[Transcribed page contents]

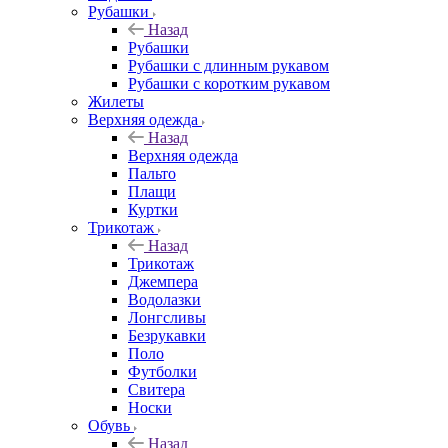
Рубашки
Назад
Рубашки
Рубашки с длинным рукавом
Рубашки с коротким рукавом
Жилеты
Верхняя одежда
Назад
Верхняя одежда
Пальто
Плащи
Куртки
Трикотаж
Назад
Трикотаж
Джемпера
Водолазки
Лонгсливы
Безрукавки
Поло
Футболки
Свитера
Носки
Обувь
Назад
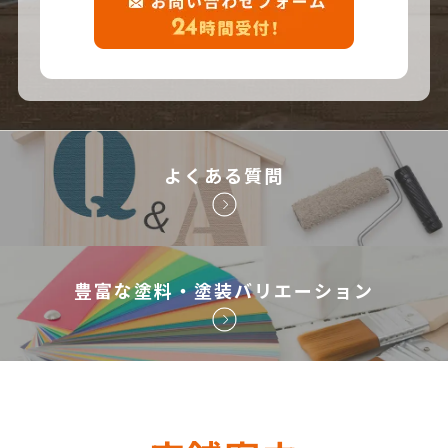
よくある質問
豊富な塗料・塗装バリエーション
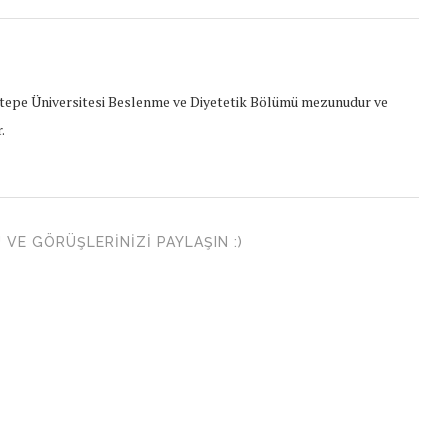
epe Üniversitesi Beslenme ve Diyetetik Bölümü mezunudur ve
.
VE GÖRÜŞLERINIZI PAYLAŞIN :)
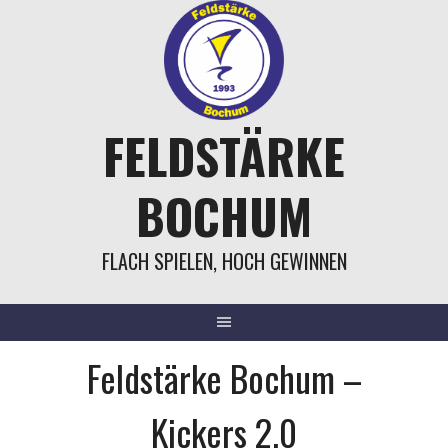
Springe
zum
Inhalt
FELDSTÄRKE
BOCHUM
FLACH SPIELEN, HOCH GEWINNEN
Feldstärke Bochum –
Kickers 2.0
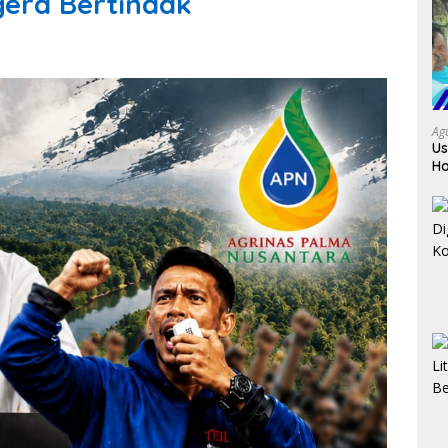
era Bertindak
Ag
Us
Ho
Da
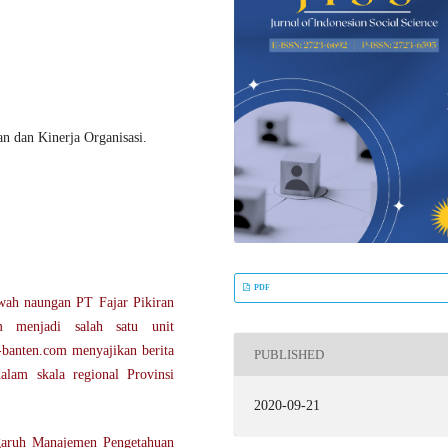
 dan Kinerja Organisasi.
PDF
wah naungan PT Fajar Pikiran
om menjadi salah satu unit
-banten.com menyajikan berita
PUBLISHED
alam skala regional Provinsi
2020-09-21
ngaruh Manajemen Pengetahuan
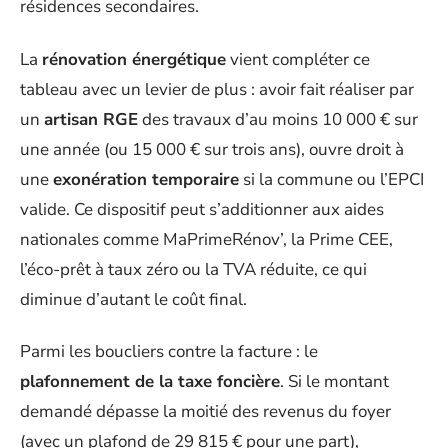
résidences secondaires.
La
rénovation énergétique
vient compléter ce
tableau avec un levier de plus : avoir fait réaliser par
un
artisan RGE
des travaux d’au moins 10 000 € sur
une année (ou 15 000 € sur trois ans), ouvre droit à
une
exonération temporaire
si la commune ou l’EPCI
valide. Ce dispositif peut s’additionner aux aides
nationales comme MaPrimeRénov’, la Prime CEE,
l’éco-prêt à taux zéro ou la TVA réduite, ce qui
diminue d’autant le coût final.
Parmi les boucliers contre la facture : le
plafonnement de la taxe foncière
. Si le montant
demandé dépasse la moitié des revenus du foyer
(avec un plafond de 29 815 € pour une part),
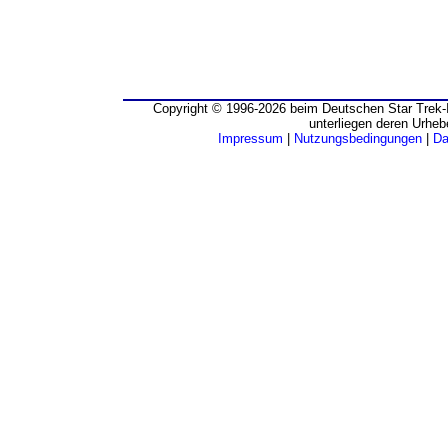
Copyright © 1996-2026 beim Deutschen Star Trek-I
unterliegen deren Urheb
Impressum
|
Nutzungsbedingungen
|
Da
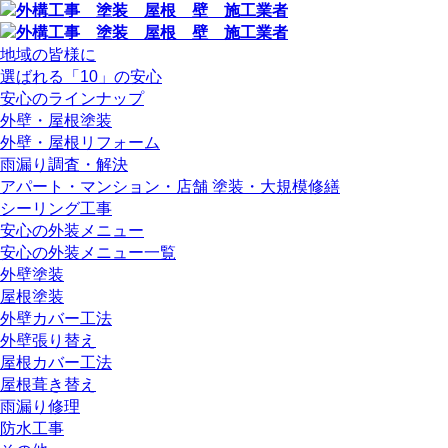
地域の皆様に
選ばれる「10」の安心
安心のラインナップ
外壁・屋根塗装
外壁・屋根リフォーム
雨漏り調査・解決
アパート・マンション・店舗 塗装・大規模修繕
シーリング工事
安心の外装メニュー
安心の外装メニュー一覧
外壁塗装
屋根塗装
外壁カバー工法
外壁張り替え
屋根カバー工法
屋根葺き替え
雨漏り修理
防水工事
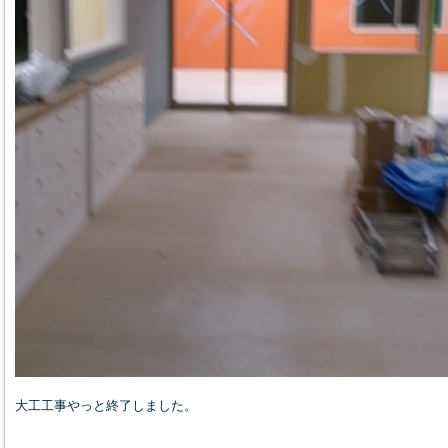
大工工事やっと終了しました。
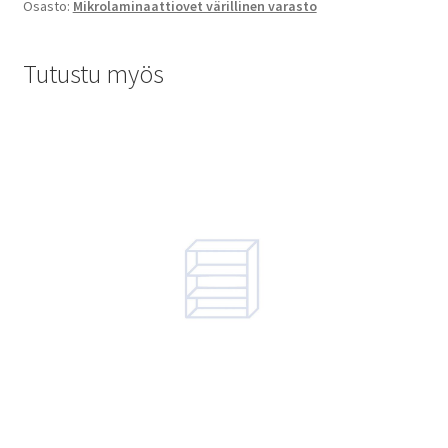
Osasto:
Mikrolaminaattiovet värillinen varasto
Tutustu myös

◆ Task instructions: Strip the images and reproduce the remaining records precisely.

◆ Reply:
Рубашки
Назад
Рубашки
Рубашки с длинным рукавом
Рубашки с коротким рукавом
Жилеты
Верхняя одежда
Назад
Верхняя одежда
Пальто
Плащи
Куртки
Трикотаж
Назад
Трикотаж
Джемпера
Водолазки
Лонгсливы
Безрукавки
Поло
Футболки
Свитера
Носки
Обувь
Назад
よくある質問
豊富な塗料・塗装バリエーション
epe Üniversitesi Beslenme ve Diyetetik Bölümü mezunudur ve
.
VE GÖRÜŞLERINIZI PAYLAŞIN :)
Springe
zum
Inhalt
FELDSTÄRKE
BOCHUM
FLACH SPIELEN, HOCH GEWINNEN
Feldstärke Bochum –
Kickers 2.0
era Bertindak
Ag
Us
Ho
Da
 dan Kinerja Organisasi.
PDF
wah naungan PT Fajar Pikiran
om menjadi salah satu unit
-banten.com menyajikan berita
PUBLISHED
alam skala regional Provinsi
2020-09-21
ngaruh Manajemen Pengetahuan
résidences secondaires.
La
rénovation énergétique
vient compléter ce
tableau avec un levier de plus : avoir fait réaliser par
un
artisan RGE
des travaux d’au moins 10 000 € sur
une année (ou 15 000 € sur trois ans), ouvre droit à
une
exonération temporaire
si la commune ou l’EPCI
valide. Ce dispositif peut s’additionner aux aides
nationales comme MaPrimeRénov’, la Prime CEE,
l’éco-prêt à taux zéro ou la TVA réduite, ce qui
diminue d’autant le coût final.
Parmi les boucliers contre la facture : le
plafonnement de la taxe foncière
. Si le montant
demandé dépasse la moitié des revenus du foyer
(avec un plafond de 29 815 € pour une part),
Copyright © 1996-2026 beim Deutschen Star Trek-I
unterliegen deren Urheb
Impressum
|
Nutzungsbedingungen
|
Da
地域の皆様に
選ばれる「10」の安心
安心のラインナップ
外壁・屋根塗装
外壁・屋根リフォーム
雨漏り調査・解決
アパート・マンション・店舗 塗装・大規模修繕
シーリング工事
安心の外装メニュー
安心の外装メニュー一覧
外壁塗装
屋根塗装
外壁カバー工法
外壁張り替え
屋根カバー工法
屋根葺き替え
雨漏り修理
防水工事
大工工事やっと終了しました。
Osasto:
Mikrolaminaattiovet värillinen varasto
Tutustu myös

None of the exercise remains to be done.